Le gouvernement britannique a publié pour sa part, les 4 et 5 novembre, des notices sur la création d’un registre pour une procédure simplifiée d’importation et sur la protection des indications géographiques si le Royaume-Uni quitte l’UE sans accord.

Évoquer l’argument de « l’état d’urgence » à l’OMC

Il existe une option pour éviter les graves perturbations commerciales que créerait un Brexit sans accord, suggère le think tank Farm Europe.

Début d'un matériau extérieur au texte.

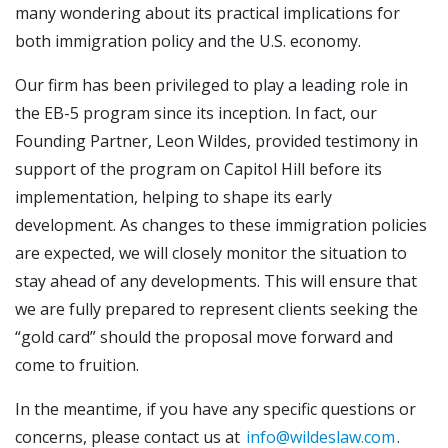
many wondering about its practical implications for
both immigration policy and the U.S. economy.
Our firm has been privileged to play a leading role in
the EB-5 program since its inception. In fact, our
Founding Partner, Leon Wildes, provided testimony in
support of the program on Capitol Hill before its
implementation, helping to shape its early
development. As changes to these immigration policies
are expected, we will closely monitor the situation to
stay ahead of any developments. This will ensure that
we are fully prepared to represent clients seeking the
“gold card” should the proposal move forward and
come to fruition.
In the meantime, if you have any specific questions or
concerns, please contact us at
info@wildeslaw.com
.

Pour ne pas devoir instaurer des droits de douane dans les échanges entre l’UE et le Royaume-Uni, il est possible, selon lui, d’évoquer à l’OMC l’article XXI du Gatt, qui permet à un pays « de prendre toute mesure qu’il juge nécessaire pour la protection de ses intérêts essentiels en matière de sécurité […] en temps de guerre ou dans un autre état d’urgence dans les relations internationales ». Or, explique Farm Europe, une sortie brutale du Royaume-Uni de l’UE créerait sans aucun doute une situation d’urgence qui devrait être évitée à tout prix la sécurité des pays touchés étant mise en cause pendant un certain temps.

Cette solution « ne maintiendrait que pendant une période limitée les termes de l’échange existants entre l’UE et le Royaume-Uni » jusqu’à ce qu’un accord soit trouvé sur les relations futures entre les deux parties, dit encore ce groupe de réflexion.

Poursuivre les paiements aux bénéficiaires britanniques en 2019

Face au risque d’un Brexit sans accord, la Commission européenne a présenté le 30 janvier une nouvelle série de propositions d’urgence. L’un de ces textes permet à l’UE d’honorer, dans ce cas de figure, ses engagements et de continuer à effectuer des paiements en 2019 en faveur de bénéficiaires britanniques au titre des contrats signés et des décisions prises avant le 30 mars 2019. À condition toutefois que le Royaume-Uni respecte les obligations qui lui incombent au titre du budget communautaire 2019, et accepte les audits et les contrôles nécessaires. Parmi les secteurs concernés, l’agriculture et la recherche-innovation.